● Task to complete: All lines with the word "торгов" must be pulled from the entries below.

● Available data:
------------------------------------------------------------
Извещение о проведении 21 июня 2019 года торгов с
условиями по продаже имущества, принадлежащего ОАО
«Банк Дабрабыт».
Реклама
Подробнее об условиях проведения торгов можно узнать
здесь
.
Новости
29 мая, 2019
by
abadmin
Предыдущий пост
------------------------------------------------------------
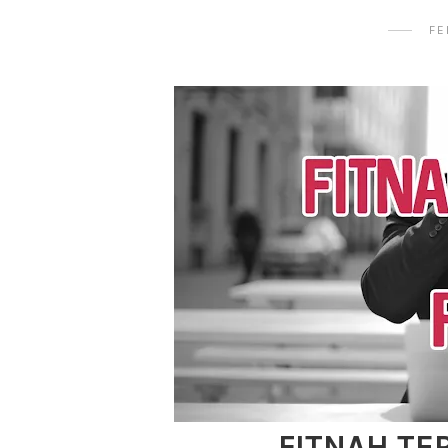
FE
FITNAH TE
------------------------------------------------------------
● Exercise solution:
Извещение о проведении 21 июня 2019 года торгов с
Подробнее об условиях проведения торгов можно узнать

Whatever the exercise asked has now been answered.